7) A minor note on flowCore's defaults for the logicle transformation:
r = 262144; This works for data from BD's newer instrument since their
range is 2^18; however, there is a lot of other FCS files with different
max (e.g., 10^4), where the 262144 is not very good. An option would be
to have r=NULL as the default and adjust it based on the data that the
transformation is supposed to be applied to.
d = 5; Parks et. al. are suggesting to use 4.5 but this does not really
make a difference. More importantly, there seems to be a typo in the
documentation of the function saying that d is the breath of the display
in natural logarithm units. The code includes d <- d * log(10) and
therefore, the documentation should probably say that d is the breath of
the display in decades (i.e., decadic logarithm units).
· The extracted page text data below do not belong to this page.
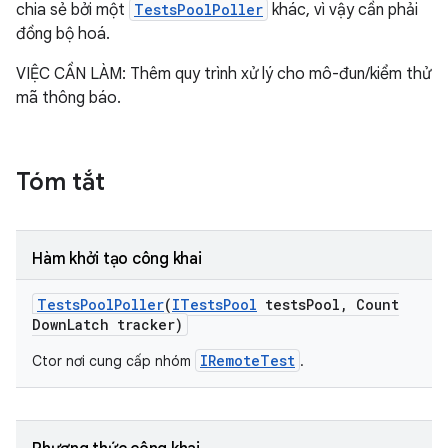
chia sẻ bởi một
TestsPoolPoller
khác, vì vậy cần phải
đồng bộ hoá.
VIỆC CẦN LÀM: Thêm quy trình xử lý cho mô-đun/kiểm thử
mã thông báo.
Tóm tắt
Hàm khởi tạo công khai
Tests
Pool
Poller
(
ITests
Pool
tests
Pool
,
Count
Down
Latch tracker)
IRemoteTest
Ctor nơi cung cấp nhóm
.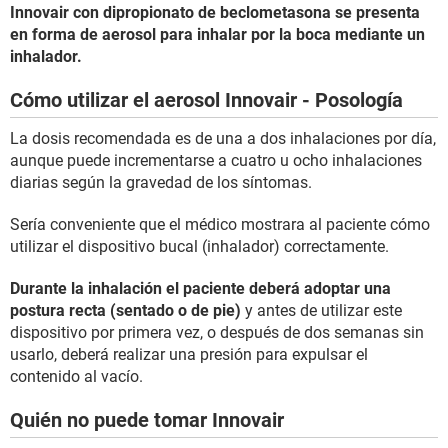
Innovair con dipropionato de beclometasona se presenta
en forma de aerosol para inhalar por la boca mediante un
inhalador.
Cómo utilizar el aerosol Innovair - Posología
La dosis recomendada es de una a dos inhalaciones por día,
aunque puede incrementarse a cuatro u ocho inhalaciones
diarias según la gravedad de los síntomas.
Sería conveniente que el médico mostrara al paciente cómo
utilizar el dispositivo bucal (inhalador) correctamente.
Durante la inhalación el paciente deberá adoptar una
postura recta (sentado o de pie)
y antes de utilizar este
dispositivo por primera vez, o después de dos semanas sin
usarlo, deberá realizar una presión para expulsar el
contenido al vacío.
Quién no puede tomar Innovair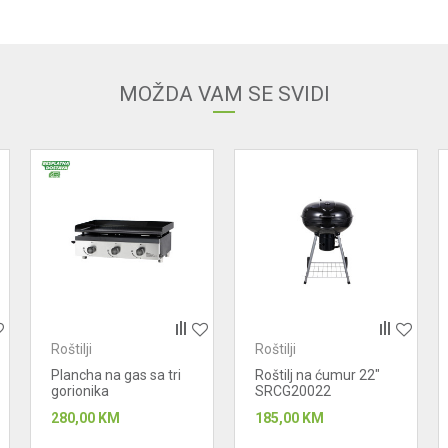
Email adresa
MOŽDA VAM SE SVIDI
Roštilji
Roštilji
Plancha na gas sa tri
Roštilj na ćumur 22"
gorionika
SRCG20022
280,00
KM
185,00
KM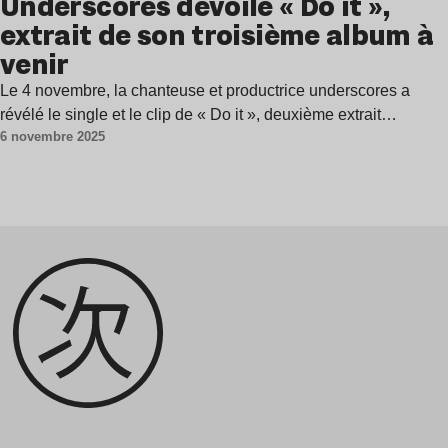
Underscores dévoile « Do it »,
extrait de son troisième album à
venir
Le 4 novembre, la chanteuse et productrice underscores a
révélé le single et le clip de « Do it », deuxième extrait…
6 novembre 2025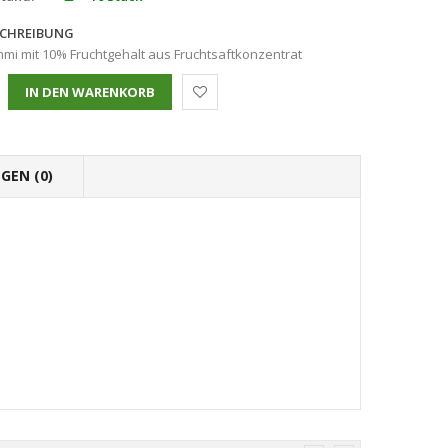
CHREIBUNG
mi mit 10% Fruchtgehalt aus Fruchtsaftkonzentrat
GEN (0)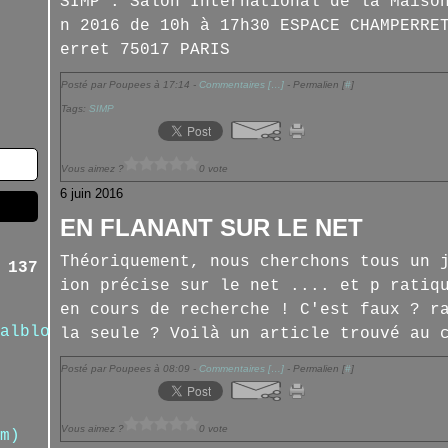
SIMP : Salon International de la Maiso
n 2016 de 10h à 17h30 ESPACE CHAMPERRE
erret 75017 PARIS
Posté par Poupees à 17:14 -
Commentaires [
…
]
- Permalien [
#
]
Tags:
SIMP
Vous aimez ?
0 vote
6 juin 2016
EN FLANANT SUR LE NET
Théoriquement, nous cherchons tous un 
 137
ion précise sur le net .... et p ratiq
en cours de recherche ! C'est faux ? r
alblog.com/
la seule ? Voilà un article trouvé au 
Posté par Poupees à 08:09 -
Commentaires [
…
]
- Permalien [
#
]
Vous aimez ?
0 vote
m)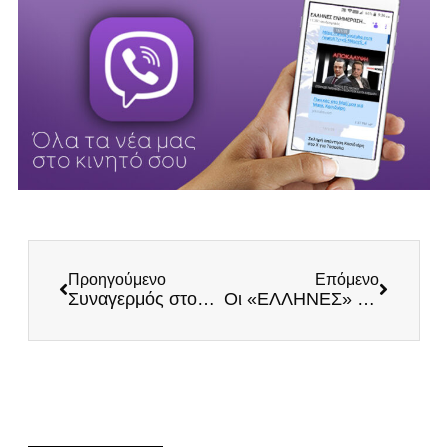
Προηγούμενο
Επόμενο
Συναγερμός στον Έβρο. Μεγάλες ομάδες λαθρομεταναστών περνούν τα σύνορα από τα βόρεια του νομού
Οι «ΕΛΛΗΝΕΣ» γράφουν ιστορία!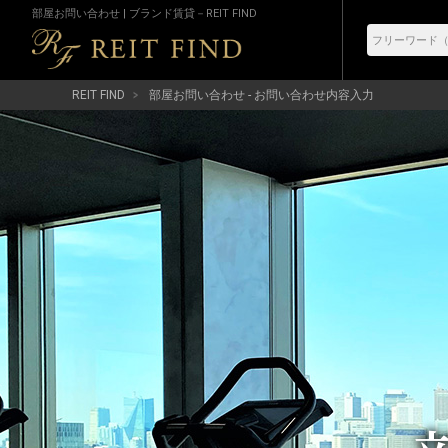
部屋お問い合わせ | ブランド賃貸－REIT FIND
REIT FIND
部屋お問い合わせ - お問い合わせ内容入力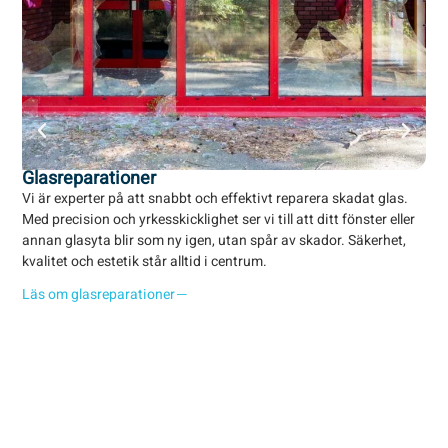
Glasreparationer
Gl
Vi är experter på att snabbt och effektivt reparera skadat glas.
Som
Med precision och yrkesskicklighet ser vi till att ditt fönster eller
ins
annan glasyta blir som ny igen, utan spår av skador. Säkerhet,
Vi 
kvalitet och estetik står alltid i centrum.
beh
Läs om glasreparationer
Läs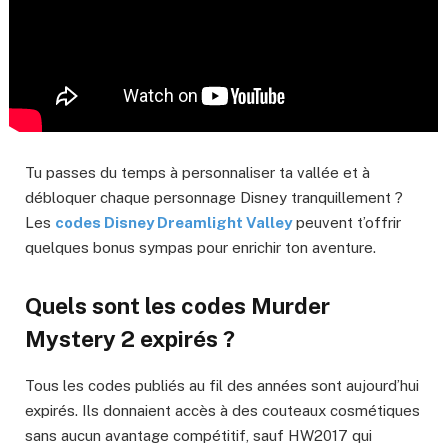
Tu passes du temps à personnaliser ta vallée et à
débloquer chaque personnage Disney tranquillement ?
Les
codes Disney Dreamlight Valley
peuvent t’offrir
quelques bonus sympas pour enrichir ton aventure.
Quels sont les codes Murder
Mystery 2 expirés ?
Tous les codes publiés au fil des années sont aujourd’hui
expirés. Ils donnaient accès à des couteaux cosmétiques
sans aucun avantage compétitif, sauf HW2017 qui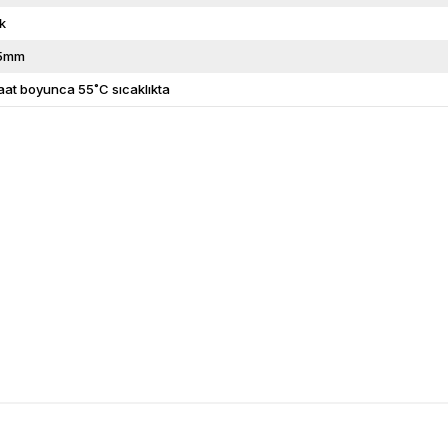
k
75mm
aat boyunca 55˚C sıcaklıkta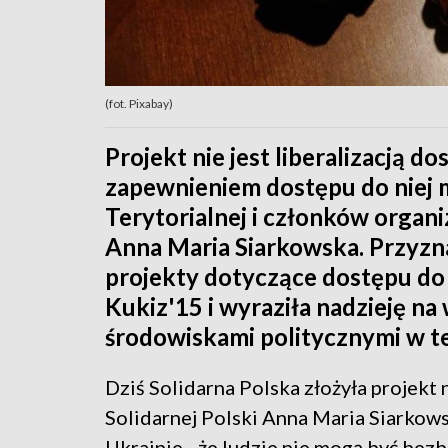
(fot. Pixabay)
Projekt nie jest liberalizacją do
zapewnieniem dostępu do niej m.
Terytorialnej i członków organ
Anna Maria Siarkowska. Przyzna
projekty dotyczące dostępu do b
Kukiz'15 i wyraziła nadzieję n
środowiskami politycznymi w te
Dziś Solidarna Polska złożyła projekt 
Solidarnej Polski Anna Maria Siarkows
Ukrainie - że ludzie nie mogą być bez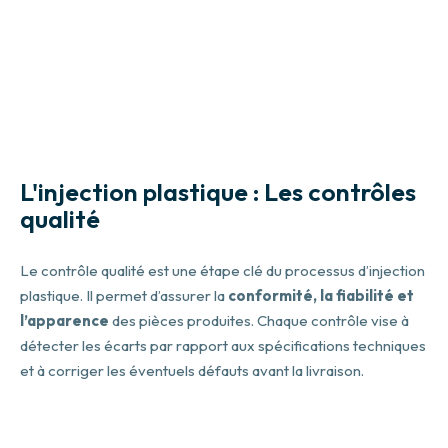
Injection plastique
Contrôle Qualité
L'injection plastique : Les contrôles
qualité
Le contrôle qualité est une étape clé du processus d’injection
plastique. Il permet d’assurer la
conformité, la fiabilité et
l’apparence
des pièces produites. Chaque contrôle vise à
détecter les écarts par rapport aux spécifications techniques
et à corriger les éventuels défauts avant la livraison.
Also, Nishant,
shouldn't the if (w > d) stop(...) in the logicleTransform function go
after the d <- d * log(10)?
w = 0; This does not perform very well if you have low and negative
values to look at. Alternatively, you could have w=NULL as default and
create the real value based on the data set. A recommended way to
specify W to match particular data is to select a value 'z'
approximating the most negative data value that must be included and
calculate W as: W = (M - log(T/abs(z)))/2. Setting 'z' at the fifth
percentile of events that are below zero will yield an appropriate
display in most cases.
Please let me know if I could do anything to help or clarify things further.
Cheers,
Josef
--
Josef Spidlen, Ph.D.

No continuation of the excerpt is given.